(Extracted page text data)
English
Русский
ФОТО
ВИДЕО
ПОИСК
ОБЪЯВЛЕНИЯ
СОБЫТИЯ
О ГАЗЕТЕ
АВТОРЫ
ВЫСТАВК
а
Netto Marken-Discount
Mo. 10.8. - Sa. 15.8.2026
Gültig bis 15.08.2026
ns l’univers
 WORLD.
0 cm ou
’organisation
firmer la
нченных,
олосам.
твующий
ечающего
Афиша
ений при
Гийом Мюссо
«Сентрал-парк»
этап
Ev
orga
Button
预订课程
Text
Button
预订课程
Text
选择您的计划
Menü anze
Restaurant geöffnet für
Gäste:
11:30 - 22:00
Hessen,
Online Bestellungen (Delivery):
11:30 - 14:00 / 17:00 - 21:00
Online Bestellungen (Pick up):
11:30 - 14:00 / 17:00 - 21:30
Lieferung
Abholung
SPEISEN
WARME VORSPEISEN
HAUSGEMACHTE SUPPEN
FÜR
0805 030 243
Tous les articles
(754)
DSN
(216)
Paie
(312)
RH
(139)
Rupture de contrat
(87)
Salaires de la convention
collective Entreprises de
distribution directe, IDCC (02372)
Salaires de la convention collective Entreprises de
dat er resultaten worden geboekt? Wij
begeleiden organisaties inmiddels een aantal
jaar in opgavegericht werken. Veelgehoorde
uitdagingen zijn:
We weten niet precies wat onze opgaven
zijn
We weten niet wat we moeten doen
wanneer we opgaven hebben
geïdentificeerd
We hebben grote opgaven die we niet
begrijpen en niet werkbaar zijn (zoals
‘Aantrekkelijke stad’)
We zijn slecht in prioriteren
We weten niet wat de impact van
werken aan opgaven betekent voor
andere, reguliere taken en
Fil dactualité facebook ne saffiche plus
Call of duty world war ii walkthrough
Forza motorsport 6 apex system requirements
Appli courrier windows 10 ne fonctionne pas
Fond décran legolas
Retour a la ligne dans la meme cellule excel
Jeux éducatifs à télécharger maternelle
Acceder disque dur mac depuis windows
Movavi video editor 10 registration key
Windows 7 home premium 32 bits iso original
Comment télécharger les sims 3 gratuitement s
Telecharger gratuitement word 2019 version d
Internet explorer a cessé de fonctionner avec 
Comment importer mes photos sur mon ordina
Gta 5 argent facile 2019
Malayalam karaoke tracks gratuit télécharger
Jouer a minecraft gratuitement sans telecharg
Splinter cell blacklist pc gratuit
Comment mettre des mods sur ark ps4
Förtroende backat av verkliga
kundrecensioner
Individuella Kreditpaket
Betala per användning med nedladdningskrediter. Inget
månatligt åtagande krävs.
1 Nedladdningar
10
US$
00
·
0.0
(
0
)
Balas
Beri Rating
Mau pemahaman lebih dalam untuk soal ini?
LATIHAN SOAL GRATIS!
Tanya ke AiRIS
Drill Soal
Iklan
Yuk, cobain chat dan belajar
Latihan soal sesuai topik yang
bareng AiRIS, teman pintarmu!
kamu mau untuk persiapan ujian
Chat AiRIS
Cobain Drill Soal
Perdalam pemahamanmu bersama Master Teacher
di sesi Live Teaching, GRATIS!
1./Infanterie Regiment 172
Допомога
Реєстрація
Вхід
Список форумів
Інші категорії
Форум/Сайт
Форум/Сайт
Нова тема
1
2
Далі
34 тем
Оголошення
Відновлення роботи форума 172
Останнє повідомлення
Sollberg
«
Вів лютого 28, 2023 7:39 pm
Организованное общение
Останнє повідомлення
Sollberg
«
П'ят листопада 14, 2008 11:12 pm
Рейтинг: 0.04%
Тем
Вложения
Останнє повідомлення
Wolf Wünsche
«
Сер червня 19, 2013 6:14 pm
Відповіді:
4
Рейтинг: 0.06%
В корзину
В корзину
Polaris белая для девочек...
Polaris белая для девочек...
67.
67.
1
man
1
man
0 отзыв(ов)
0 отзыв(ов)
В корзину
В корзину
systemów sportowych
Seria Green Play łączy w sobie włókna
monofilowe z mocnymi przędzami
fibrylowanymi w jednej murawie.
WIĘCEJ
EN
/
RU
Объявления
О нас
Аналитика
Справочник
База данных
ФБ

What the exercise asks
Give only the number of lines in the data that hold the word "télécharger".

Task solution
3